While you may think of Museum Mile when you think of New York City museums, there are some well-known ones in Lower Manhattan like the 9/11 Memorial and Museums and a couple of smaller ones you should consider visiting.

9/11 Memorial and Museum

More than one person highly recommended I visit the 9/11 Memorial and Museum before my last trip to the city, My friend Mike advises that you should sign up in advance for the guided tour. “You get to crawl around the foundation of the 2 towers, many amazing artifacts. Spoiler alert, you will cry.” 

I was at the 9/11 site within 4 months of the attack when the site was still covered with memorials and pictures of those who were missing and it was moving and very interesting to return to the site now that it is a memorial. The memorial is at ground level and open to the public. The original shape of the foundations of the towers of the World Trade Center have been turned into a memorial reflecting pool with the names of the victims engraved on the side. 

9/11 Memorial and Museum

The 9/11 museum is much more about the victims and the heroic response than the act of terrorism. If you don’t take a tour you can still save yourself some time by buying skip the line tickets ahead of time.

  • Admission to the 9/11 Memorial and Museum is included in New York Pass.

Whitney Museum of American Art - May 2016

Whitney Museum of American Art

If you are looking for more highbrow than Lowen Brau, also near the southern end of the High Line is the Whitney Museum of American Art. This gallery focuses on 20th and 21st century American Art. The museum shares much of their collection on their website so you can easily see if it is something you will enjoy. If you like art but not this style of art, how about a street art tour on the Lower East Side instead?

New York - Tenement Museum

Lower East Side Tenement Museum

Numerous friends have recommended the Lower East Side Tenement Museum which is on my list of things to see. If you want to get a better appreciation for what your immigrant ancestors endured see this museum which shows the realities of tenement life on the Lower East Side.

Museum of Jewish Heritage

Moshe Huberman from The Top Ten Traveler recommends another small museum:

The Museum of Jewish Heritage, located next to The Battery, is one of the most interesting and important museums in New York City. It opened to the public in 1997 with a goal to educate people on Jewish life in the 20th and 21st centuries – before, during, and after the holocaust. However, the exhibitions focus mostly on the events of the holocaust, and the full name of the museum reflects that: Museum of Jewish Heritage – A Living Memorial to the Holocaust.

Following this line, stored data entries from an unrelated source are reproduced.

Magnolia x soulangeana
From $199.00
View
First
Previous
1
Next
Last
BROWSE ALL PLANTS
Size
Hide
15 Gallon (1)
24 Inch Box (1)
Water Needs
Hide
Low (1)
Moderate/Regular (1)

The permanent exhibition contains photographs of holocaust survivors that are NYC residents and the Garden of Stones which was created together with holocaust survivors, but the main attraction of the museum today is the exhibition “Auschwitz. Not long ago. Not far away.” This is a powerful and emotional journey that tells the story of the most significant site of the Holocaust, from its establishment until the liberation of the camps. The Auschwitz exhibition does not just tell the story, it also presents more than 700 real objects and 400 photographs, donated by other museums and institutions from all around the world. The collection includes prisoners’ uniforms, personal items like shoes, glasses, and suitcases, an original freight train car that was used to bring people into the camp, parts of the camp’s fence, and more.

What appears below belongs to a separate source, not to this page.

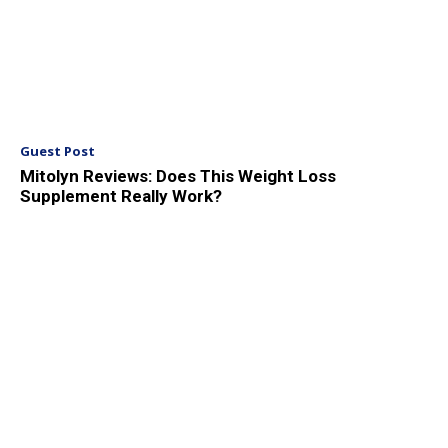
Guest Post
Mitolyn Reviews: Does This Weight Loss
Supplement Really Work?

The exhibition is groundbreaking, and as it is not an easy topic to deal with, you need to be mentally prepared for your visit. However, visiting this museum, and learning about that sad part of the history of humanity is a must-do for every person.

The Battery

Džangir Kolar from Dr Jam Travels recommends a stop in The Battery at the tip of Manhattan.

The Battery (formerly Battery Park) is the biggest park in Lower Manhattan at the island’s far southern tip. This 25-acre park is bounded by Battery Pl on the north, State St on the east, New York Harbor to the south, and the Hudson River to the west. Historically it was a strategic defensive point of the harbor, with a canon battery since the 17th century, so hence the name.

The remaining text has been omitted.